[Records provided — start]

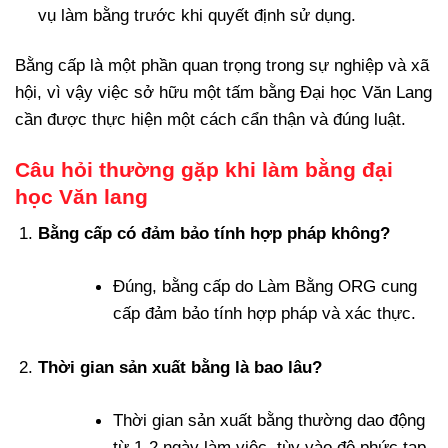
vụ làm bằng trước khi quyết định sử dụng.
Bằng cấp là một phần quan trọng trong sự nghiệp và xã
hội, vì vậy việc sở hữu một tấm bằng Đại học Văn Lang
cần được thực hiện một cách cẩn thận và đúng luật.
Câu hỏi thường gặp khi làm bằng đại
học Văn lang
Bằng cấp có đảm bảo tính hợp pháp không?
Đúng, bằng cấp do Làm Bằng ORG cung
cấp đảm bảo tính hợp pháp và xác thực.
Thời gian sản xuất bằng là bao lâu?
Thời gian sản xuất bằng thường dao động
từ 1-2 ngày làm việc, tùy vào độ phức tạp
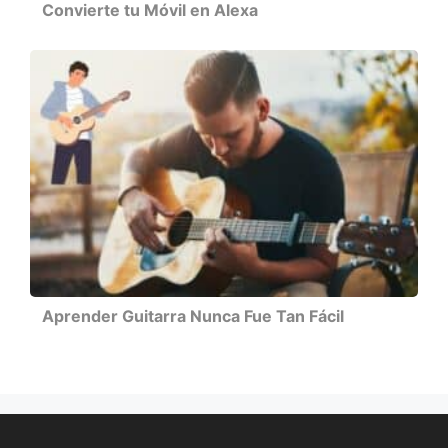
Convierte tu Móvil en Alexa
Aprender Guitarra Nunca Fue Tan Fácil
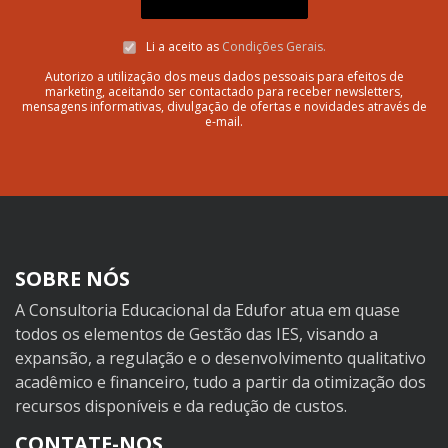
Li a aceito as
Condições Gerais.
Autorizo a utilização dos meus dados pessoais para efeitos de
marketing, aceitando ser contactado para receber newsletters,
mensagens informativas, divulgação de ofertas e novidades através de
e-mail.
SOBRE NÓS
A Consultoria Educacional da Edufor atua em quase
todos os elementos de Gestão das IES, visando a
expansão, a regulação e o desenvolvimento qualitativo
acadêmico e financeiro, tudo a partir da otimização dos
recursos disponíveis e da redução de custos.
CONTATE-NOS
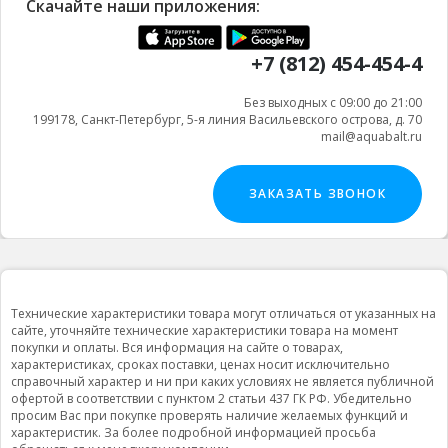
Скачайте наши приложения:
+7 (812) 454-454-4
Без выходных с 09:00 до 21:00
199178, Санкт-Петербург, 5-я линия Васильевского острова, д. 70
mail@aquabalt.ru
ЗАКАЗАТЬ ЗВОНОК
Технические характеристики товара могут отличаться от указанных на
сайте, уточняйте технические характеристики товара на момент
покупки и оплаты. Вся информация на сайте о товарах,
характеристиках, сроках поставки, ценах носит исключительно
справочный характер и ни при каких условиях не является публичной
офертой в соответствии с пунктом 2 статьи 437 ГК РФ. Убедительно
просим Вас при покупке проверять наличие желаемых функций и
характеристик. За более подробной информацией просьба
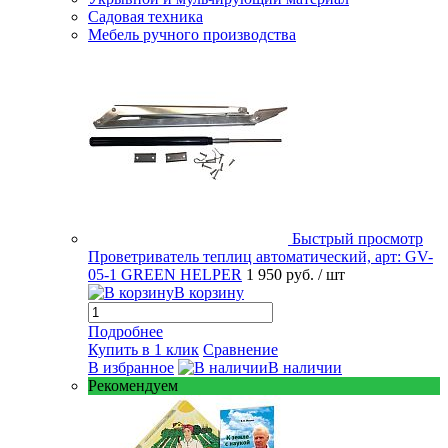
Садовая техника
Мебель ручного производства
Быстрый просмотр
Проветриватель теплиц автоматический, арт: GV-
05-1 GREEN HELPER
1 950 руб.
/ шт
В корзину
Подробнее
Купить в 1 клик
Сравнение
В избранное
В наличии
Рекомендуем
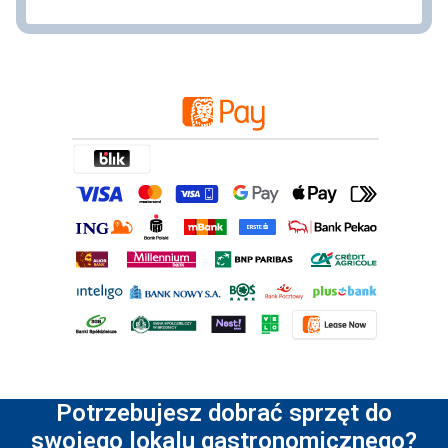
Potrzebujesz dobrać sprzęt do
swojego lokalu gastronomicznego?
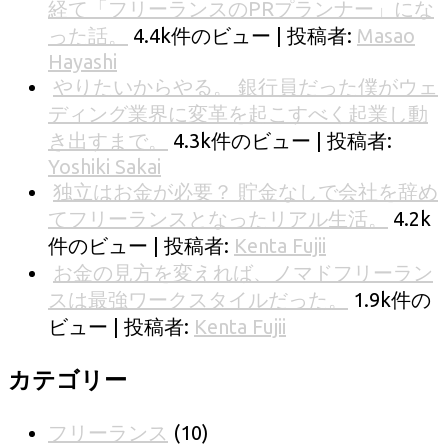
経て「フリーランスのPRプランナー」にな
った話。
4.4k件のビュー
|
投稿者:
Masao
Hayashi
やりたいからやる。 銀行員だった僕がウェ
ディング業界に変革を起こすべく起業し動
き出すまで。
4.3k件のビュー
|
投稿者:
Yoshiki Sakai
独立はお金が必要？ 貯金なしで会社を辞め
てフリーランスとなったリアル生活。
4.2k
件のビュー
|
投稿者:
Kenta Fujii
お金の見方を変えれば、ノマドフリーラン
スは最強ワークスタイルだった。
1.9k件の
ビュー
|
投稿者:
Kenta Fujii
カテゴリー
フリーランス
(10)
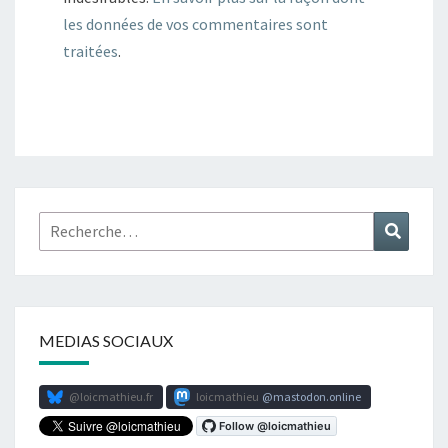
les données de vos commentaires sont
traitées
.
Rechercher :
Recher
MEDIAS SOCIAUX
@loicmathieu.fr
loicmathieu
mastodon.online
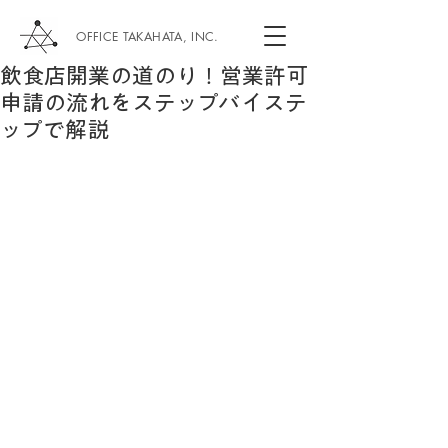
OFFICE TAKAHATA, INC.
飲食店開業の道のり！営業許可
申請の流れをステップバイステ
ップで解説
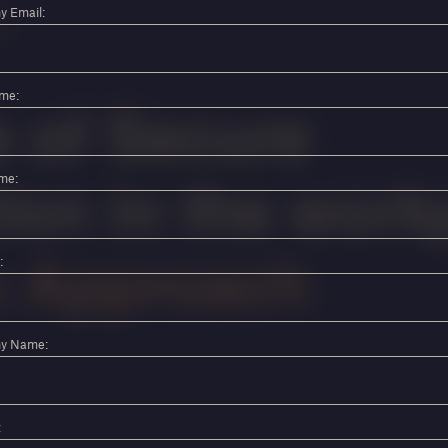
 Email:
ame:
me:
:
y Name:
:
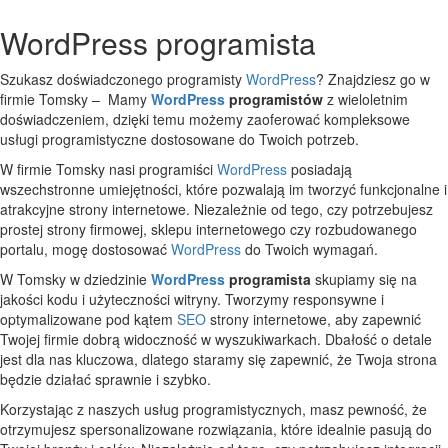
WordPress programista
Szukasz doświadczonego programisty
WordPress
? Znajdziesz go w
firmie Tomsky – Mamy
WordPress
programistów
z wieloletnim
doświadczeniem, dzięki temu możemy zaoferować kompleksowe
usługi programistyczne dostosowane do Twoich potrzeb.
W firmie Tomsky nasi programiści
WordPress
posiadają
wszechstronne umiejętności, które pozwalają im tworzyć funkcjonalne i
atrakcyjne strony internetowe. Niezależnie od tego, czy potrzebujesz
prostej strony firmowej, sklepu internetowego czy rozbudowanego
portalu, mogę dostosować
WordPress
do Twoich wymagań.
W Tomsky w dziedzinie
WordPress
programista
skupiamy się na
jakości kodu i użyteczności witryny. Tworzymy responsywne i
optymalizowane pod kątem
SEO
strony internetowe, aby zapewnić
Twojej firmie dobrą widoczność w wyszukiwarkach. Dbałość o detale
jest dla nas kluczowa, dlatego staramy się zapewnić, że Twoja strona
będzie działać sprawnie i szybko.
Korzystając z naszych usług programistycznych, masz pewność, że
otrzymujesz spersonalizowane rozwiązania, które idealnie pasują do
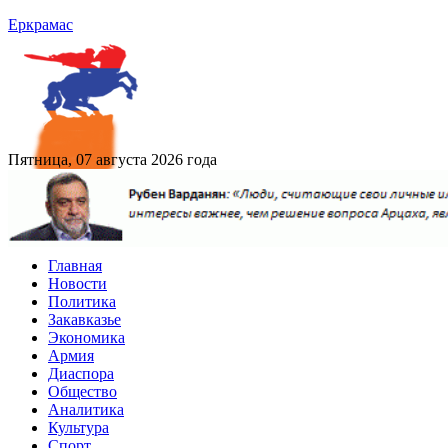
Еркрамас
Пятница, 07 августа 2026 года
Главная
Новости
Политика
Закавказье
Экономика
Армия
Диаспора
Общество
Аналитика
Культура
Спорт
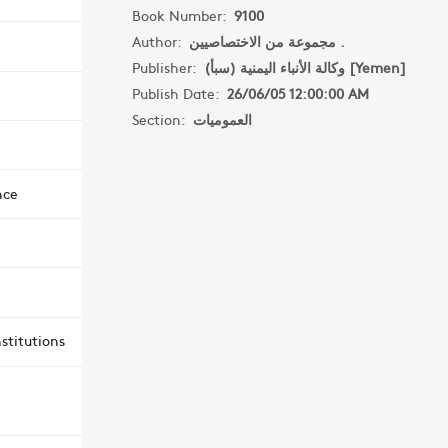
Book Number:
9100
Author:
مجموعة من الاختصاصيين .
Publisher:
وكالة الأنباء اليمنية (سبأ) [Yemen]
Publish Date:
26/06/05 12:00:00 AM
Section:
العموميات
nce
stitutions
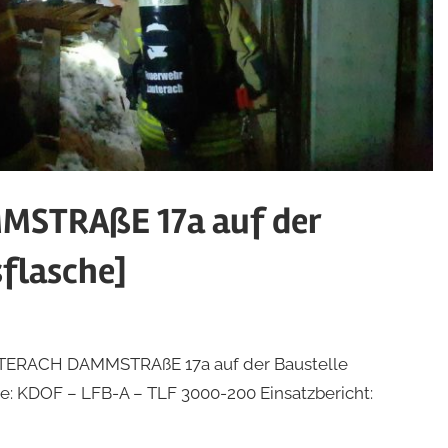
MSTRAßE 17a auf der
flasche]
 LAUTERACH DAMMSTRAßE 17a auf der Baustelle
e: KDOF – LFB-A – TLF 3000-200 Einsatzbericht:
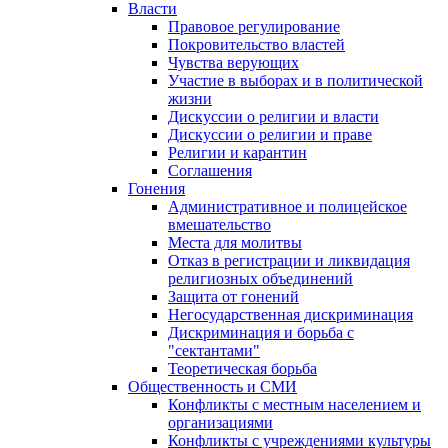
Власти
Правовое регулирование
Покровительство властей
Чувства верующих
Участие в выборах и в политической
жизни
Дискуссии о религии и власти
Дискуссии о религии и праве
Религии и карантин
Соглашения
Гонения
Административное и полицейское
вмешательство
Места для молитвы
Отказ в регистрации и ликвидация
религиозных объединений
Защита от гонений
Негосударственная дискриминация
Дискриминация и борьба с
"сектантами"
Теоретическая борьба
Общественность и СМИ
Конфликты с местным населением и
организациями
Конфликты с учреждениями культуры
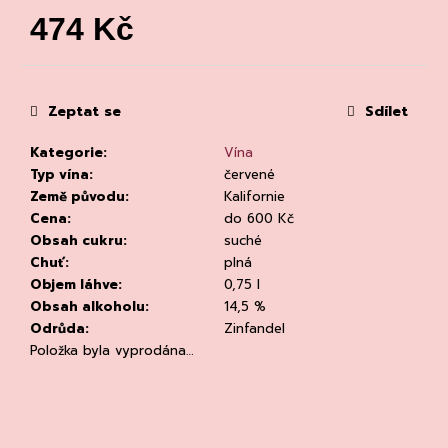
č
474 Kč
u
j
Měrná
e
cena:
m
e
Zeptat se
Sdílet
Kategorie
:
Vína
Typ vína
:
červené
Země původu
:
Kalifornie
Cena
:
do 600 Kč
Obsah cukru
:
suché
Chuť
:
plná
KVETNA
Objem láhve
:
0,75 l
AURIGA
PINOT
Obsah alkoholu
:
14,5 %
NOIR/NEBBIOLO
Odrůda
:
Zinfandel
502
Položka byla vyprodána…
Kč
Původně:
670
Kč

[Records provided — finish]

(Exercise objective): Each of the entries above must be output exactly, with none of the pictures.

(Response to the exercise):
vụ làm bằng trước khi quyết định sử dụng.
Bằng cấp là một phần quan trọng trong sự nghiệp và xã
hội, vì vậy việc sở hữu một tấm bằng Đại học Văn Lang
cần được thực hiện một cách cẩn thận và đúng luật.
Câu hỏi thường gặp khi làm bằng đại
học Văn lang
Bằng cấp có đảm bảo tính hợp pháp không?
Đúng, bằng cấp do Làm Bằng ORG cung
cấp đảm bảo tính hợp pháp và xác thực.
Thời gian sản xuất bằng là bao lâu?
Thời gian sản xuất bằng thường dao động
từ 1-2 ngày làm việc, tùy vào độ phức tạp
Convierte tu Móvil en Alexa
Aprender Guitarra Nunca Fue Tan Fácil
Li a aceito as
Condições Gerais.
Autorizo a utilização dos meus dados pessoais para efeitos de
marketing, aceitando ser contactado para receber newsletters,
mensagens informativas, divulgação de ofertas e novidades através de
e-mail.
SOBRE NÓS
A Consultoria Educacional da Edufor atua em quase
todos os elementos de Gestão das IES, visando a
expansão, a regulação e o desenvolvimento qualitativo
acadêmico e financeiro, tudo a partir da otimização dos
recursos disponíveis e da redução de custos.
CONTATE-NOS
Скачайте наши приложения:
+7 (812) 454-454-4
Без выходных с 09:00 до 21:00
199178, Санкт-Петербург, 5-я линия Васильевского острова, д. 70
mail@aquabalt.ru
ЗАКАЗАТЬ ЗВОНОК
Технические характеристики товара могут отличаться от указанных на
сайте, уточняйте технические характеристики товара на момент
покупки и оплаты. Вся информация на сайте о товарах,
характеристиках, сроках поставки, ценах носит исключительно
справочный характер и ни при каких условиях не является публичной
офертой в соответствии с пунктом 2 статьи 437 ГК РФ. Убедительно
просим Вас при покупке проверять наличие желаемых функций и
характеристик. За более подробной информацией просьба
Садовая техника
Мебель ручного производства
Быстрый просмотр
Проветриватель теплиц автоматический, арт: GV-
05-1 GREEN HELPER
1 950 руб.
/ шт
В корзину
Подробнее
Купить в 1 клик
Сравнение
В избранное
В наличии
Рекомендуем
Potrzebujesz dobrać sprzęt do
swojego lokalu gastronomicznego?
経て「フリーランスのPRプランナー」にな
った話。
4.4k件のビュー
|
投稿者:
Masao
Hayashi
やりたいからやる。 銀行員だった僕がウェ
ディング業界に変革を起こすべく起業し動
き出すまで。
4.3k件のビュー
|
投稿者:
Yoshiki Sakai
独立はお金が必要？ 貯金なしで会社を辞め
てフリーランスとなったリアル生活。
4.2k
件のビュー
|
投稿者:
Kenta Fujii
お金の見方を変えれば、ノマドフリーラン
スは最強ワークスタイルだった。
1.9k件の
ビュー
|
投稿者:
Kenta Fujii
カテゴリー
フリーランス
(10)
les données de vos commentaires sont
traitées
.
Rechercher :
Recher
MEDIAS SOCIAUX
@loicmathieu.fr
loicmathieu
mastodon.online
OFFICE TAKAHATA, INC.
飲食店開業の道のり！営業許可
申請の流れをステップバイステ
ップで解説
 Email:
ame:
me:
:
y Name:
:
WordPress programista
Szukasz doświadczonego programisty
WordPress
? Znajdziesz go w
firmie Tomsky – Mamy
WordPress
programistów
z wieloletnim
doświadczeniem, dzięki temu możemy zaoferować kompleksowe
usługi programistyczne dostosowane do Twoich potrzeb.
W firmie Tomsky nasi programiści
WordPress
posiadają
wszechstronne umiejętności, które pozwalają im tworzyć funkcjonalne i
atrakcyjne strony internetowe. Niezależnie od tego, czy potrzebujesz
prostej strony firmowej, sklepu internetowego czy rozbudowanego
portalu, mogę dostosować
WordPress
do Twoich wymagań.
W Tomsky w dziedzinie
WordPress
programista
skupiamy się na
jakości kodu i użyteczności witryny. Tworzymy responsywne i
optymalizowane pod kątem
SEO
strony internetowe, aby zapewnić
Twojej firmie dobrą widoczność w wyszukiwarkach. Dbałość o detale
jest dla nas kluczowa, dlatego staramy się zapewnić, że Twoja strona
będzie działać sprawnie i szybko.
Korzystając z naszych usług programistycznych, masz pewność, że
otrzymujesz spersonalizowane rozwiązania, które idealnie pasują do
Еркрамас
Пятница, 07 августа 2026 года
Главная
Новости
Политика
Закавказье
Экономика
Армия
Диаспора
Общество
Аналитика
Культура
Спорт
Book Number:
9100
Author:
مجموعة من الاختصاصيين .
Publisher:
وكالة الأنباء اليمنية (سبأ) [Yemen]
Publish Date:
26/06/05 12:00:00 AM
Section:
العموميات
nce
stitutions
MSTRAßE 17a auf der
flasche]
 LAUTERACH DAMMSTRAßE 17a auf der Baustelle
e: KDOF – LFB-A – TLF 3000-200 Einsatzbericht:
Власти
Правовое регулирование
Покровительство властей
Чувства верующих
Участие в выборах и в политической
жизни
Дискуссии о религии и власти
Дискуссии о религии и праве
Религии и карантин
Соглашения
Гонения
Административное и полицейское
вмешательство
Места для молитвы
Отказ в регистрации и ликвидация
религиозных объединений
Защита от гонений
Негосударственная дискриминация
Дискриминация и борьба с
"сектантами"
Теоретическая борьба
Общественность и СМИ
Конфликты с местным населением и
организациями
Конфликты с учреждениями культуры
č
474 Kč
u
j
Měrná
e
cena:
m
e
Zeptat se
Sdílet
Kategorie
:
Vína
Typ vína
:
červené
Země původu
:
Kalifornie
Cena
:
do 600 Kč
Obsah cukru
:
suché
Chuť
:
plná
KVETNA
Objem láhve
:
0,75 l
AURIGA
PINOT
Obsah alkoholu
:
14,5 %
NOIR/NEBBIOLO
Odrůda
:
Zinfandel
502
Položka byla vyprodána…
Kč
Původně:
670
Kč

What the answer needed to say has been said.